Reading a novel obviously requires cognitive skills and appraisals of what is going on in the text, but once deciphering letters has been mastered, the act of reading itself is unconscious. O [the reader Hustvedt in her essay has reading „Wuthering Heights“] does not worry about sounding out the words on the page. The fear that visits him when Catherine’s ghost appears in the text is generated by the symbolic representation of an imaginary story, but his emotion is not a symbol of anything.
[Siri Hustvedt: „Subjunctive flights: Thinking Through the Embodied Reality of Imaginary Worlds“, in: „A Woman Looking at Men Looking at Women“, p. 439]
Naheliegend, oder? Denn warum sollten unsere Gefühle und alles, was in unserem Gehirn, unserem Körper, an ihrer Entstehung und Wahrnehmung beteiligt ist, anders sein, nur weil etwas Fiktionales statt etwas Reales sie auslöste? Überhaupt: inwiefern unterscheiden sich Fiktionen im Sinne von reinen Erfindungen, und das, was wir Erinnerungen nennen:
When I remember an incident from my childhood – for example, the day I fell on the ice in the fifth grade and cut open my chin, an injury that required six stitches – should the images I conjure in my mind now of the child I was then be called real or imaginary?
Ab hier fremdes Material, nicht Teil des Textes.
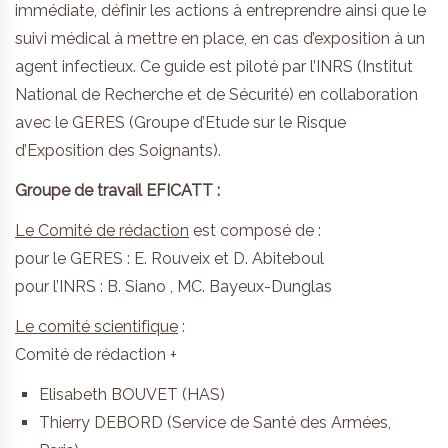
immédiate, définir les actions à entreprendre ainsi que le
suivi médical à mettre en place, en cas d’exposition à un
agent infectieux. Ce guide est piloté par l’INRS (Institut
National de Recherche et de Sécurité) en collaboration
avec le GERES (Groupe d’Etude sur le Risque
d’Exposition des Soignants).
Groupe de travail EFICATT :
Le Comité de rédaction
est composé de :
pour le GERES : E. Rouveix et D. Abiteboul
pour l’INRS : B. Siano , MC. Bayeux-Dunglas
Le comité scientifique
:
Comité de rédaction +
Elisabeth BOUVET (HAS)
Thierry DEBORD (Service de Santé des Armées,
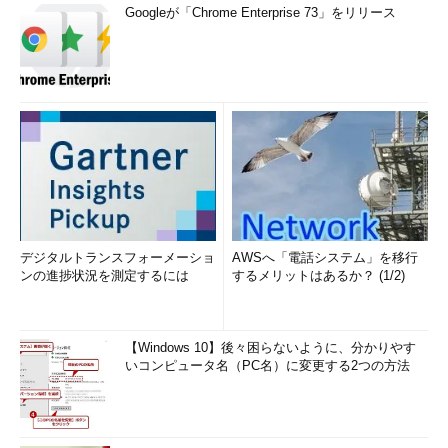
Googleが「Chrome Enterprise 73」をリリース
デジタルトランスフォーメーショ
AWSへ「電話システム」を移行
ンの進捗状況を測定するには
するメリットはあるか？ (1/2)
【Windows 10】後々困らないように、分かりやす
いコンピュータ名（PC名）に変更する2つの方法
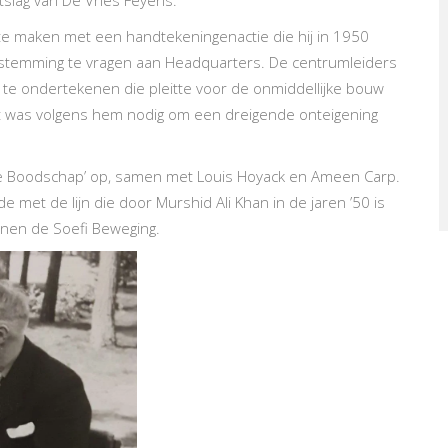
tslag van De Vries Feyens.
s te maken met een handtekeningenactie die hij in 1950
temming te vragen aan Headquarters. De centrumleiders
te ondertekenen die pleitte voor de onmiddellijke bouw
Dit was volgens hem nodig om een dreigende onteigening
t ‘De Boodschap’ op, samen met Louis Hoyack en Ameen Carp.
de met de lijn die door Murshid Ali Khan in de jaren ’50 is
nnen de Soefi Beweging.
Memory may be reproductive, but it is notoriously unreliable.
[Hustvedt: „Subjunctive Flights …“, p. 440]
Eine Erinnerung ist kein Abbild wie eine Fotografie. Sich an etwas zu erinnern, muss nicht einmal dieselben oder auch nur ähnliche Gefühle wecken wie es das Erlebnis selbst einst tat (ob man sich z.B. am Xten gemeinsamen Jahrestag oder drei Minuten nach einer hässlichen Scheidung an die einstige, romantische Hochzeit erinnerte, dürfte einen gewaltigen Unterscheid machen … ). Aber es wird vermutlich mit irgendwelchen Gefühlen verbunden sein (denn man erinnert sich nun mal besser an emotional aufgeladene Ereignisse als an neutrale solche) – und da zieht Hustvedt mit Verweis auf Henry James eine Verbindungslinie zur Kunst:
So what does happen to O when he reads about the bleeding phantom and experiences that momentary shudder? Henry James famously wrote, „In the arts, feeling is always meaning.“ The original ground of all meaning may well rest on the pain-pleasure spectrum of mammalian experience that is prelinguistic and preconceptual. […] All works of art, including the novel, are animated in the body of the spectator, listener, or reader.
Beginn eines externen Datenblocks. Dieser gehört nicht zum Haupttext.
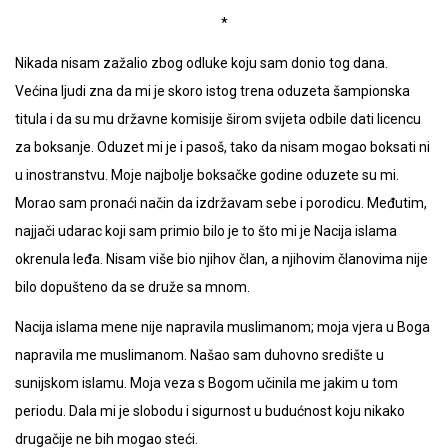
*
Nikada nisam zažalio zbog odluke koju sam donio tog dana.
Većina ljudi zna da mi je skoro istog trena oduzeta šampionska
titula i da su mu državne komisije širom svijeta odbile dati licencu
za boksanje. Oduzet mi je i pasoš, tako da nisam mogao boksati ni
u inostranstvu. Moje najbolje boksačke godine oduzete su mi.
Morao sam pronaći način da izdržavam sebe i porodicu. Međutim,
najjači udarac koji sam primio bilo je to što mi je Nacija islama
okrenula leđa. Nisam više bio njihov član, a njihovim članovima nije
bilo dopušteno da se druže sa mnom.
Nacija islama mene nije napravila muslimanom; moja vjera u Boga
napravila me muslimanom. Našao sam duhovno središte u
sunijskom islamu. Moja veza s Bogom učinila me jakim u tom
periodu. Dala mi je slobodu i sigurnost u budućnost koju nikako
drugačije ne bih mogao steći.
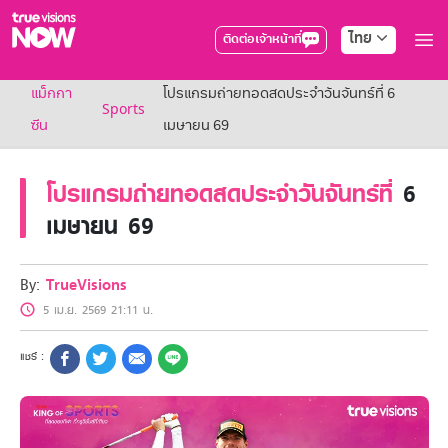
ไทย
ติดต่อเจ้าหน้าที่
True AF2026
แม็กกา
โปรแกรมถ่ายทอดสดประจำวันจันทร์ที่ 6
แพ็กเกจ
Sports
NOW ENT
ซีน
เมษายน 69
NOW SPORTS
NOW BUNDLES
โปรแกรมถ่ายทอดสดประจำวันจันทร์ที่
6
NOW Muay Thai
แพ็กเกจทรูวิชันส์นาวทั้งหมด
เมษายน 69
เคเบิลและจานดาวเทียม
สิทธิพิเศษ
สิทธิพิเศษลูกค้าทรูวิชั่นส์
By:
TrueVisions
Showtime
5 เม.ย. 2569 21:11 น.
HoReCa
แพ็กเกจสำหรับผู้ประกอบการ
หาร้านร่วมรายการ
FAQs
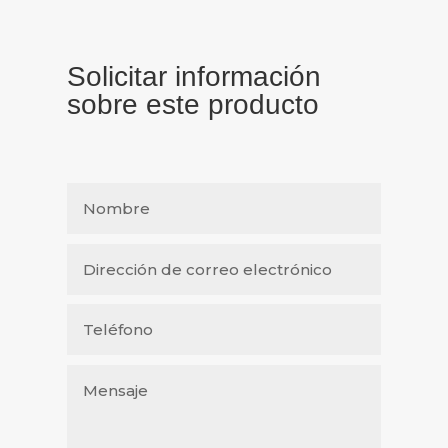
Solicitar información
sobre este producto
[Hustvedt, „Subjunctive Flights …“, p. 441]
Eigenartiger Gedanke: dass das, was wir auch ‚geistige Vergnügungen‘ nennen könnten, letztlich genauso eine körperliche Erfahrung ist wie alles andere in unserem Leben. Und zugleich naheliegend, logisch und obendrein ein wunderbarer Stinkefinger in Richtung all der angeblich ach-so-vergeistigten Männer, die sich im Lauf der Jahrhunderte den als oh-so-körperlich verschrieenen Frauen überlegen fühlten – eine Erkenntnis voller ausgleichender Gerechtigkeit, wenn man so will.
Aber zurück zur Frage, was Fiktion eigentlich ist und wie wir die Emotionen, die sie in uns auslöst, die Erfahrungen, die wir mit ihr und durch siemachen, einordnen und verstehen können:
Fiction is not an escape from the world [..]. Imaginary experience is also experience.
[Hustvedt, „Subjunctive Flights …“, p. 447]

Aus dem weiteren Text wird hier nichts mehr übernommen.